The skinny on scabies

Date: March 10, 2012

Author: Marsha Donals

Scabies is an ancient disease that still occurs worldwide. Evidence from Egypt and the Middle East suggests that scabies was present as early as 494 BC. The ancient Greek philosopher Aristotle reported on "lice that escape from little pimples if they are pricked." Scholars believe this was actually a reference to scabies.

Infestation is caused by the microscopic human itch mite (Sarcoptes scabiei var. hominis), which burrows into the upper layer of the skin where it lives and lays eggs. Scabies affects all social classes, races and ages. Institutions such as extended care facilities, prisons and daycare facilities appear to have greater risk for infestation.

Scabies is typically spread by direct, prolonged, skin-to-skin contact, or by sharing items such as articles of clothing, towels or bedding used by the infested person. A quick handshake or hug will not usually spread scabies.

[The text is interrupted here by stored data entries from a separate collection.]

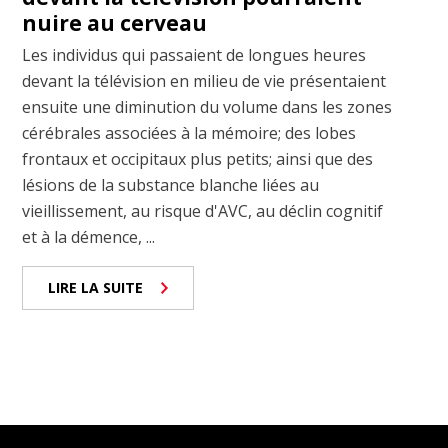
nuire au cerveau
Les individus qui passaient de longues heures
devant la télévision en milieu de vie présentaient
ensuite une diminution du volume dans les zones
cérébrales associées à la mémoire; des lobes
frontaux et occipitaux plus petits; ainsi que des
lésions de la substance blanche liées au
vieillissement, au risque d'AVC, au déclin cognitif
et à la démence, ...
LIRE LA SUITE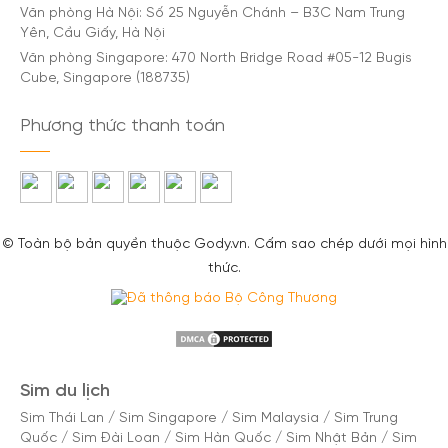
Văn phòng Hà Nội: Số 25 Nguyễn Chánh – B3C Nam Trung
Yên, Cầu Giấy, Hà Nội
Văn phòng Singapore: 470 North Bridge Road #05-12 Bugis
Cube, Singapore (188735)
Phương thức thanh toán
© Toàn bộ bản quyền thuộc Gody.vn. Cấm sao chép dưới mọi hình
thức.
Sim du lịch
Sim Thái Lan
/
Sim Singapore
/
Sim Malaysia
/
Sim Trung
Quốc
/
Sim Đài Loan
/
Sim Hàn Quốc
/
Sim Nhật Bản
/
Sim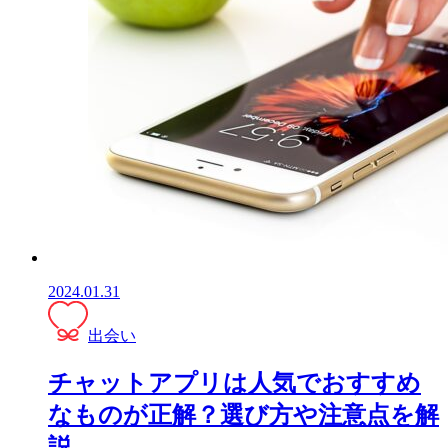
2024.01.31
出会い
チャットアプリは人気でおすすめ
なものが正解？選び方や注意点を解
説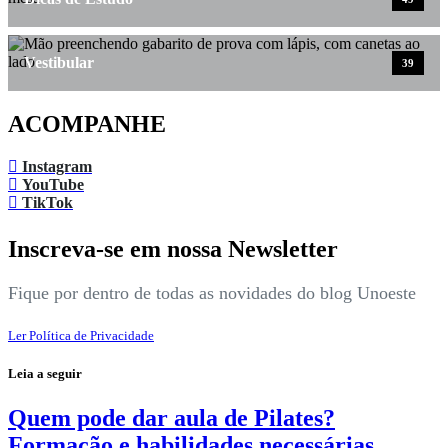
Vestibular
39
ACOMPANHE
Instagram
YouTube
TikTok
Inscreva-se em nossa Newsletter
Fique por dentro de todas as novidades do blog Unoeste
Ler Política de Privacidade
Leia a seguir
Quem pode dar aula de Pilates?
Formação e habilidades necessárias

Symptoms of scabies may occur from one day to six weeks following initial exposure, depending on the frequency and intensity of exposure. Predominant symptoms are a pimple-like rash that itches, with the itching typically more intense at night. The rash may include tiny blisters (vesicles) and scales. Scratching the rash can cause skin sores; sometimes these sores become infected with bacteria leading to a more serious secondary infection. The rash and itching may affect much of the body or be limited to common sites such as the wrist, elbow, armpit, waist, belt-line, buttocks, genitals or webbing between the fingers. The head, face, neck, palms, and soles are often involved in infants and very young children.

There are many different types and causes of rashes. Only your doctor can determine the type of rash and proper treatment. If scabies is the diagnosis, all members of the household and anyone who has had prolonged skin-to-skin contact with an infested individual should be treated at the same time to avoid re-exposure.

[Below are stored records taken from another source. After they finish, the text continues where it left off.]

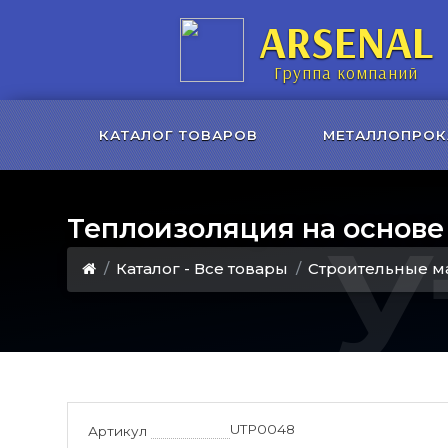
ARSENAL
Группа компаний
КАТАЛОГ ТОВАРОВ
МЕТАЛЛОПРОК
Теплоизоляция на основе
У
Каталог - Все товары
Строительные м
UTP0048
Артикул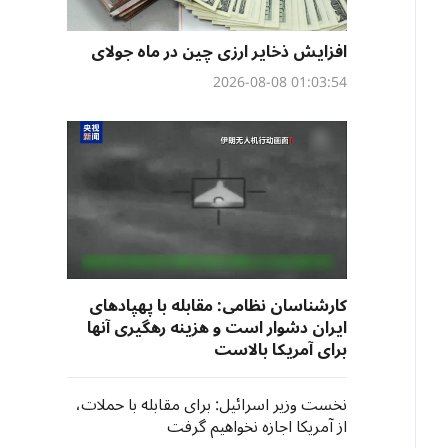
افزایش ذخایر ارزی چین در ماه جولای
01:03:54 2026-08-08
کارشناسان نظامی: مقابله با پهپادهای
ایران دشوار است و هزینه رهگیری آنها
برای آمریکا بالاست
نخست وزیر اسرائیل: برای مقابله با حملات،
از آمریکا اجازه نخواهیم گرفت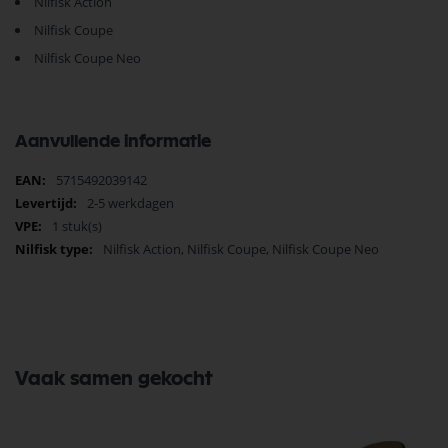
Nilfisk Action
Nilfisk Coupe
Nilfisk Coupe Neo
Aanvullende informatie
Meer
5715492039142
informatie
2-5 werkdagen
1 stuk(s)
Nilfisk Action, Nilfisk Coupe, Nilfisk Coupe Neo
Vaak samen gekocht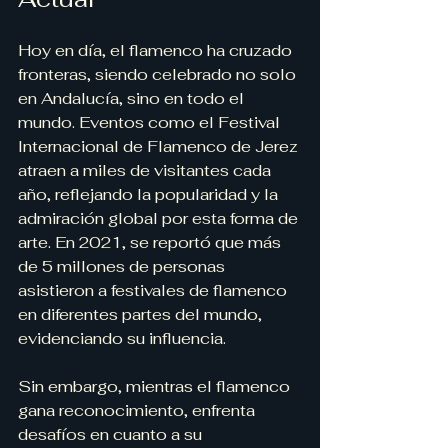
Hoy en día, el flamenco ha cruzado 
fronteras, siendo celebrado no solo 
en Andalucía, sino en todo el 
mundo. Eventos como el Festival 
Internacional de Flamenco de Jerez 
atraen a miles de visitantes cada 
año, reflejando la popularidad y la 
admiración global por esta forma de 
arte. En 2021, se reportó que más 
de 5 millones de personas 
asistieron a festivales de flamenco 
en diferentes partes del mundo, 
evidenciando su influencia.
Sin embargo, mientras el flamenco 
gana reconocimiento, enfrenta 
desafíos en cuanto a su 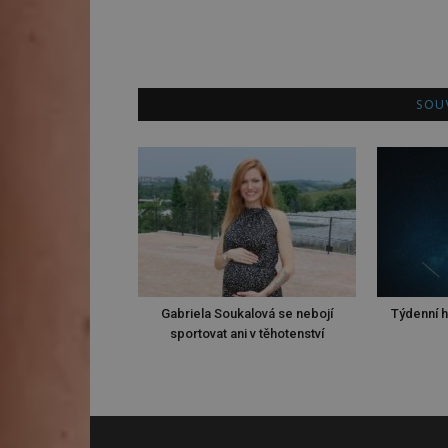
SOUV
Gabriela Soukalová se nebojí
Týdenní h
sportovat ani v těhotenství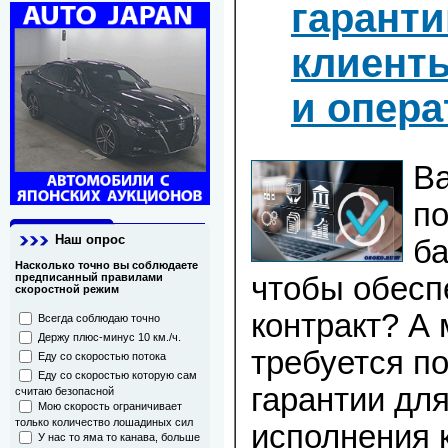
гаранти
клиенты
и опер
Ва
по
Наш опрос
ба
Насколько точно вы соблюдаете
предписанный правилами
чтобы обесп
скоростной режим
контракт? А
Всегда соблюдаю точно
Держу плюс-минус 10 км./ч.
требуется п
Еду со скоростью потока
Еду со скоростью которую сам
гарантии дл
считаю безопасной
Мою скорость ограничивает
только количество лошадиных сил
исполнения 
У нас то яма то канава, больше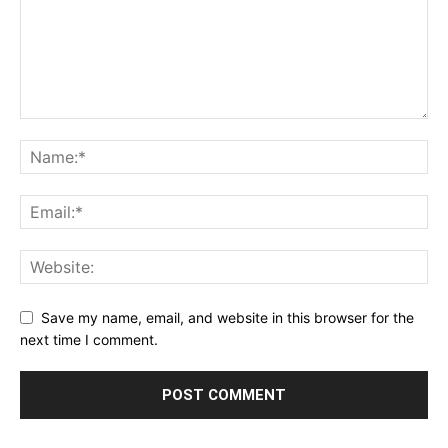
Save my name, email, and website in this browser for the
next time I comment.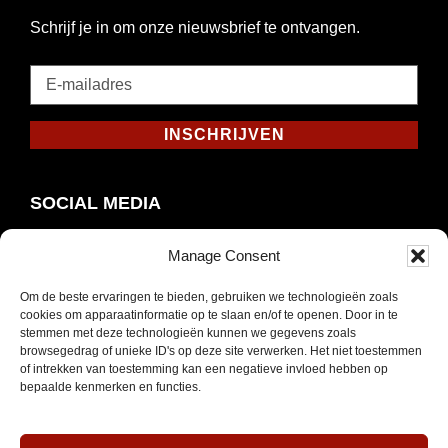
Schrijf je in om onze nieuwsbrief te ontvangen.
E-
mailadres
*
INSCHRIJVEN
Verplicht
SOCIAL MEDIA
Manage Consent
Om de beste ervaringen te bieden, gebruiken we technologieën zoals
Opent
Instagram
cookies om apparaatinformatie op te slaan en/of te openen. Door in te
in
stemmen met deze technologieën kunnen we gegevens zoals
browsegedrag of unieke ID's op deze site verwerken. Het niet toestemmen
nieuw
of intrekken van toestemming kan een negatieve invloed hebben op
venster
bepaalde kenmerken en functies.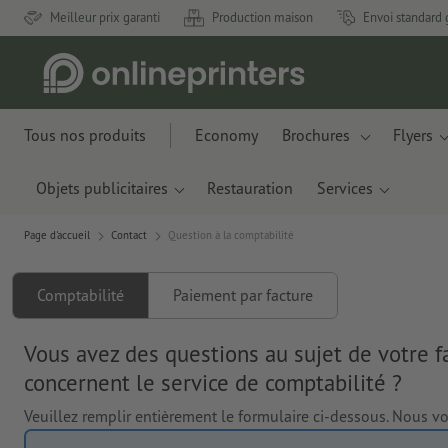
Meilleur prix garanti
Production maison
Envoi standard 
Tous nos produits
Economy
Brochures
Flyers
Objets publicitaires
Restauration
Services
Page d'accueil
Contact
Question à la comptabilité
Comptabilité
Paiement par facture
Vous avez des questions au sujet de votre f
concernent le service de comptabilité ?
Veuillez remplir entièrement le formulaire ci-dessous. Nous v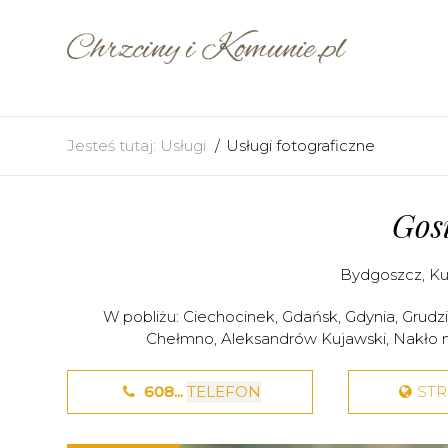
Jesteś tutaj:
Usługi
Usługi fotograficzne
Gos
Bydgoszcz
,
Ku
W pobliżu:
Ciechocinek
,
Gdańsk
,
Gdynia
,
Grudz
Chełmno
,
Aleksandrów Kujawski
,
Nakło 
608...
TELEFON
ST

Scabies do not live off of the body for more than 48 - 72 hours and die when exposed to high heat (122 degrees Fahrenheit). Bedding, clothing and towels used by the individual during the past three days should be laundered in hot water and dried on the hottest setting. Any items that cannot be laundered should be placed in a plastic bag, tied and left for three days or more.

The recommendation from the Centers for Disease Control is that children and individuals can return to school or work the day after treatment is complete. It is very important to follow treatment directions, including completing all steps, even after symptoms subside. If itching persists longer than 2 - 4 weeks after treatment, or if a new rash occurs, contact your doctor. More information on scabies can be obtained from your health care provider, school nurse or the health department.

Author Information: Marsha Donals is a registered nurse and the director of nursing for the Cowley City-County Health Department.